Snively never married, remaining a life-long bachelor, but he treated Duluth’s citizens like family. During the 1930s Snively initiated annual picnics at the city zoo for the children of the city’s three orphanages. Local businesses donated food and drink, and free rides were provided by the zoo. Snively personally hosted the yearly event.
It wasn’t unusual for Duluthians to reciprocate. Stories are common of folks inviting the mayor over for a family dinner after a chance meeting around city hall or at a bus stop, and Snively taking them up on the offer.
“He was a man who loved to talk around dinner. And he’d get talking and one thing would lead him to the next and off he’d go talking. If he had a listener, he’d talk.”
In his fifth bid for office Snively was defeated by less than 900 votes. He was 77 years old. At a testimonial dinner given in the his honor, Judge C.R. Magney said this of the out-going mayor: “He retires with a clear conscience—no one in his 16 years has accused him of dishonesty; no one has ever thought it of him; no inference has ever been given of it.”
Soon after the election, Snively was named as the fourteenth inductee into the Duluth Hall of Fame for his tireless work on the city’s parks and boulevards. But his work on the boulevard really never ended. He was named Superintendent of Boulevards and given a small office in city hall where he’d spend his days poring over maps and figuring out ways to improve the city’s parks and boulevards.

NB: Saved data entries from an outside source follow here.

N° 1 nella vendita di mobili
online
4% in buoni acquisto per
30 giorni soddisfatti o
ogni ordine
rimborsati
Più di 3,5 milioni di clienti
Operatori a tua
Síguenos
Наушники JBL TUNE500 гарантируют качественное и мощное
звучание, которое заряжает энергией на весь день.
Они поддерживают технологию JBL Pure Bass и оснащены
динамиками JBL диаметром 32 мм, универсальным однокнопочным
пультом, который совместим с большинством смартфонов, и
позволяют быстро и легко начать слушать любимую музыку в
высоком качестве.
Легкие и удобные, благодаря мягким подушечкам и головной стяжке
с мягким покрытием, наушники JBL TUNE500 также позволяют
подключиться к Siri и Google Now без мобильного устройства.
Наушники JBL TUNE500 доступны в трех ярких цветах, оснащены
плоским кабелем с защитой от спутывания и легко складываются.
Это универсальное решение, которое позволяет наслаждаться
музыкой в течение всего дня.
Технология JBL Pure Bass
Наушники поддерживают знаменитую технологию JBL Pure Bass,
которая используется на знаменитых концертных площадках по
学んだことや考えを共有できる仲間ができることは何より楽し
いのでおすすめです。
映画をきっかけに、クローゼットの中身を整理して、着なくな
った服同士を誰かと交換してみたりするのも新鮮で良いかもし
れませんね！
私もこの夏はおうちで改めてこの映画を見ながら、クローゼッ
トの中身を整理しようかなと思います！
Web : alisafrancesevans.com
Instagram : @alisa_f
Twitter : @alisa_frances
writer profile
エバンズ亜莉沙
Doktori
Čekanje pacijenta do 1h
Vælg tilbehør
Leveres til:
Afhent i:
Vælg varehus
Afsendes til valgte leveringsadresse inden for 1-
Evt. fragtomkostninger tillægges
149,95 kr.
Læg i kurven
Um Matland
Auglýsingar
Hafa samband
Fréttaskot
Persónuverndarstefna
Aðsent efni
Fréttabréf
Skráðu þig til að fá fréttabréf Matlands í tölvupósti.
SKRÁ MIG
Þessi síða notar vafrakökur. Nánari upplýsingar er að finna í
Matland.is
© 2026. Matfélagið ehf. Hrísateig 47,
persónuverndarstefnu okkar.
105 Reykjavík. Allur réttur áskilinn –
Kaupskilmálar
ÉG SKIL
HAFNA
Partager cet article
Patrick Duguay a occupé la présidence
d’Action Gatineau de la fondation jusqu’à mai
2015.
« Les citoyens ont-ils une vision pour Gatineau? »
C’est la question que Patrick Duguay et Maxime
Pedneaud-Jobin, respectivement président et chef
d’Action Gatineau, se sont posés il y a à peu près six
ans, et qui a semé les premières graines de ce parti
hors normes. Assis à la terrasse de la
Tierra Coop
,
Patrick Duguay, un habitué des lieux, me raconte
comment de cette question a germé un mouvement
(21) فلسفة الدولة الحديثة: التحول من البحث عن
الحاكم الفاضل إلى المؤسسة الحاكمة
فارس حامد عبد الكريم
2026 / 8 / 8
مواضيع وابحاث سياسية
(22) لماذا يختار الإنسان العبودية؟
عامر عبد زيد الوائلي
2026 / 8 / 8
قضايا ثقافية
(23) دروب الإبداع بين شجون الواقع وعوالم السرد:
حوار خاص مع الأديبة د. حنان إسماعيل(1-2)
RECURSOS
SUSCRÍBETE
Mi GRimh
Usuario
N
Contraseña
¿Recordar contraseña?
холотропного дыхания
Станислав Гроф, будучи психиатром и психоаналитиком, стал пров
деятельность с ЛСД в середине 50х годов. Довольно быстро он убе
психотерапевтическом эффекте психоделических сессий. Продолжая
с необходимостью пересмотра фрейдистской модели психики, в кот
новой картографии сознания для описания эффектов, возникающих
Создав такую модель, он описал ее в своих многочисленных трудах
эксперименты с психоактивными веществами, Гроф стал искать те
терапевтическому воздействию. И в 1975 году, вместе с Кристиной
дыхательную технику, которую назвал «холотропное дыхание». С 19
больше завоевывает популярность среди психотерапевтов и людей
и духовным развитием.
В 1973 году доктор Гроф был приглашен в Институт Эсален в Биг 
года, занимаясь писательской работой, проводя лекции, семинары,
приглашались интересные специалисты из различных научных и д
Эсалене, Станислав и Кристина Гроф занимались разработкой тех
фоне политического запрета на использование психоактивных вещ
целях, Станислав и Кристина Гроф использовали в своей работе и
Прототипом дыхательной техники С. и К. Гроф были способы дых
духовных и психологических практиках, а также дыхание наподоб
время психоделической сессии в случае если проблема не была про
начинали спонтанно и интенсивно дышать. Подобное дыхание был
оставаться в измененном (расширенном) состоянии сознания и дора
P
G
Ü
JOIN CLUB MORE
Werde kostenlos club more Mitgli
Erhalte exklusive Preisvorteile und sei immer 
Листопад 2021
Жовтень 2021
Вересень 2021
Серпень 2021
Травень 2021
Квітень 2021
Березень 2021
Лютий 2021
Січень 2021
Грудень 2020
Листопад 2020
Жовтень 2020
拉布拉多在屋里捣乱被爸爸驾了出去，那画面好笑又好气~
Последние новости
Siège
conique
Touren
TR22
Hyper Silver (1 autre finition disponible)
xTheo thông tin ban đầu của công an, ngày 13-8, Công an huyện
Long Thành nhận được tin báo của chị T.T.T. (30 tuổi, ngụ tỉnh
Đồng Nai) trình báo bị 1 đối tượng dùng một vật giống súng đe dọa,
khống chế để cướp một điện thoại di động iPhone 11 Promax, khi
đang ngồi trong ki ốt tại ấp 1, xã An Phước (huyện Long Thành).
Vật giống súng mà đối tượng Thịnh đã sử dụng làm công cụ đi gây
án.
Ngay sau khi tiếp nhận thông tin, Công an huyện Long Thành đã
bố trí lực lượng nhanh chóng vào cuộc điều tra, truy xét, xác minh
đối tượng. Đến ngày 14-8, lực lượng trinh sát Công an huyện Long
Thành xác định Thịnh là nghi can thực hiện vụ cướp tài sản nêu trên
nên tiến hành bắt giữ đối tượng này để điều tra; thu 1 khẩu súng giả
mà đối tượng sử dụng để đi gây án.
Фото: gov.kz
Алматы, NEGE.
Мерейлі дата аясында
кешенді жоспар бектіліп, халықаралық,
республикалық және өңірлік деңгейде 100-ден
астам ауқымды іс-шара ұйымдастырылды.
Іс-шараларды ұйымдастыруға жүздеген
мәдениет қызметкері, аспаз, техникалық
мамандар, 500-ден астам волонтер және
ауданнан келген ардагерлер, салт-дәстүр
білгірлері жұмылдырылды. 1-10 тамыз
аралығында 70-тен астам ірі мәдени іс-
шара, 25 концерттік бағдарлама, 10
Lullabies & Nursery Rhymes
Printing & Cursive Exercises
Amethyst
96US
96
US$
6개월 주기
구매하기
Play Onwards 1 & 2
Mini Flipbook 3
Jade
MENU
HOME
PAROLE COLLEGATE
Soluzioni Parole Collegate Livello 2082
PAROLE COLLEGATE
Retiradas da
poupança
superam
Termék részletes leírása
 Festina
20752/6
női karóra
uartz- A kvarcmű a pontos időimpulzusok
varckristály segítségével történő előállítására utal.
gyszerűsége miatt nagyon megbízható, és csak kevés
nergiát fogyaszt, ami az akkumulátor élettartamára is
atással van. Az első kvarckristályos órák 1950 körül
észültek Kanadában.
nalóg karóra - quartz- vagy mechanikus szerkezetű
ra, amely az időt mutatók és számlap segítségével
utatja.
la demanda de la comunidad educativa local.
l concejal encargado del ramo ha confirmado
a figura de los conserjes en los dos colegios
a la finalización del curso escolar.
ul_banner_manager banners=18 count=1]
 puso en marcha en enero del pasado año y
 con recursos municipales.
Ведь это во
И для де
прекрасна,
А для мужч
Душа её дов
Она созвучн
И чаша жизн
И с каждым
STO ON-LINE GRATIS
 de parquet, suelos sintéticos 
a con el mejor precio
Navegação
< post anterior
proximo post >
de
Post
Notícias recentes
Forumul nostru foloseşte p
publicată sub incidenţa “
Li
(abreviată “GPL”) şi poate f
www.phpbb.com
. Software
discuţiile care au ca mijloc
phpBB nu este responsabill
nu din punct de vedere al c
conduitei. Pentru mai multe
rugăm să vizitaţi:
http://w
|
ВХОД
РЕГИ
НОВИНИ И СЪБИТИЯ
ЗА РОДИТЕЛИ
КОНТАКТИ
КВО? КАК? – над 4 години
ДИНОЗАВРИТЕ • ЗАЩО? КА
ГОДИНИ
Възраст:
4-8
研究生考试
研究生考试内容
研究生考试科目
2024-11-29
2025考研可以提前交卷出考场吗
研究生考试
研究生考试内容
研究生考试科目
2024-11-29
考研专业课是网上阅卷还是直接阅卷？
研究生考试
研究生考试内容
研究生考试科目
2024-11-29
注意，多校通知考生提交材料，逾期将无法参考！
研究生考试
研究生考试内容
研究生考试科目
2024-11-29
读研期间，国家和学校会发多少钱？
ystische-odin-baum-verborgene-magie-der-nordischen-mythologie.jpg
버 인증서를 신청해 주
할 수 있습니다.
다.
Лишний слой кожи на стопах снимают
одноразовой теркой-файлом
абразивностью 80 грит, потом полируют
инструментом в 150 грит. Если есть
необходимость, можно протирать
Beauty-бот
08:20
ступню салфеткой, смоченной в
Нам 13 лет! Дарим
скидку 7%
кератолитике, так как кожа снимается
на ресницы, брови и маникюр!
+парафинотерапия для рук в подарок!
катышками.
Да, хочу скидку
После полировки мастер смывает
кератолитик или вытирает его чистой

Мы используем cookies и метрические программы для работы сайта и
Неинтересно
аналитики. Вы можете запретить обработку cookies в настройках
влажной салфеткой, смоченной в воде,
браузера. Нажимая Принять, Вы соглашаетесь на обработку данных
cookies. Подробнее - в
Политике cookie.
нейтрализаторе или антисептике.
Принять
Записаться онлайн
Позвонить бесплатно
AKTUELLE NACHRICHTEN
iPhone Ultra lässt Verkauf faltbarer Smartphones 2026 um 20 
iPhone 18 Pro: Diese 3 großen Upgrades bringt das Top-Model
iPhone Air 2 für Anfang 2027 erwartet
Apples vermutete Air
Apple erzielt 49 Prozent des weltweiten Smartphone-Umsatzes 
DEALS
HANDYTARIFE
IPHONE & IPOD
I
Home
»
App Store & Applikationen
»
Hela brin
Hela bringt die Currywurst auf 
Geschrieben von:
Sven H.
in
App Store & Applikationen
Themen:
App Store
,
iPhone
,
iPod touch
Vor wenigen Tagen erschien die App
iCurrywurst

“We’d go by bus out to the zoo and my uncle had a satchel and he carried tools in there,” Doug Overland said. “And I can remember many times he would rake and do some little fixing up. Maybe the rain had come down and washed out a little bit of a part of the path, and he would get his shovel and fix it up.”
Snively died on November 7, 1952, a few weeks short of his 93rd birthday. One of the most photographed men in Duluth’s history, his likeness had graced the pages of a local newspaper two days prior to his death. The picture showed the pioneer Duluthian marking his ballot for the 1952 presidential election.
“He had no ego whatsoever,” said Douglas Overland. “He did have, I’m sure, tremendous pride, you can see it in his writing. But he had no ego. His life was doing things. He just literally didn’t do anything to elevate himself. A very curious man.”